A cumplicidade é vívida a partir de janeiro de 1948 quando o poema de Eglê, “Nove badaladas repletas de luar…”, publicado na página 3, e o Editorial de Salim que salienta a publicação de ideias, compõem a primeira edição da Sul – Revista do Círculo de Arte Moderna. Os 14 textos publicados nessa primeira edição por jovens intelectuais catarinenses do Grupo Sul representam o debate de ideias em torno da literatura, com o sentido artístico, mas sem desvencilhar da visão crítica em torno de aspectos políticos, econômicos e sociais aos quais a sociedade local passava: “O homem moderno não pode ignorar, totalmente, a maravilhosa complexidade e as reais transformações da vida que o rodeia, nem as <realidades psicológicas> da sua própria vida. […] O Sul, que hoje apresentamos, em Florianópolis, se propõe, na medida das coisas possíveis, revelar os valores novos e acompanhar as ideias do mundo atual no campo da filosofia, da ciência, da cultura e, principalmente, no campo das letras e das artes”, diz o diretor Anibal Nunes Pires.

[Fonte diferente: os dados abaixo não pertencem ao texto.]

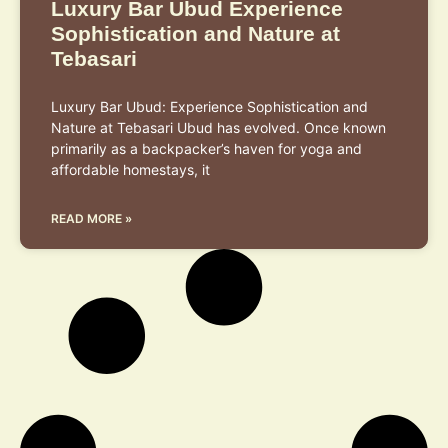
Luxury Bar Ubud Experience
Sophistication and Nature at
Tebasari
Luxury Bar Ubud: Experience Sophistication and
Nature at Tebasari Ubud has evolved. Once known
primarily as a backpacker’s haven for yoga and
affordable homestays, it
READ MORE »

Ideias e literatura compuseram os 30 números da revista do Grupo Sul, finalizada em dezembro de 1957. Neles, a participação de Eglê Malheiros é constante e fundamental: “A Eglê e o Salim, e talvez mais um ou dois dos intelectuais, são as pessoas que atuaram do início ao fim da revista. Destaque para a Eglê, que é a única presença feminina do início ao fim”, revela Luciana Rassier, professora vinculada ao Departamento de Língua e Literatura Estrangeiras (DLLE) da UFSC e pesquisadora das obras do casal e do Grupo Sul desde 2004.
O e-book ‘Manhã e Outros Poemas’ é uma edição comemorativa aos 90 anos da autora que “reúne toda a sua obra poética: o material publicado em Manhã (seu primeiro e único livro no gênero, de 1952), na Revista Sul, em coletâneas ou na imprensa, como também poemas inéditos que estavam entre seus guardados”, revela o texto de apresentação da coletânea.
Disponibilizado em julho de 2018, o material foi organizado por Sônia Malheiros Miguel, filha do casal, e o projeto visual ficou a cargo da neta Atiaia Sant’Anna Miguel, que usou como inspiração a capa original de Manhã (1952) criada por Carlos Scliar. “O livro é resultado de uma produção caseira realizada com muito afeto, que envolveu filha e filhos, noras, netos e netas”, diz a apresentação do e-book, sendo que o levantamento, a garimpagem e a organização do material encontrado foram feitos por Sônia. Integram, ainda, a publicação três textos: um da nora Regina Dalcastagnè, um do filho Luis Felipe Miguel e outro do neto Jorge Luiz Miguel.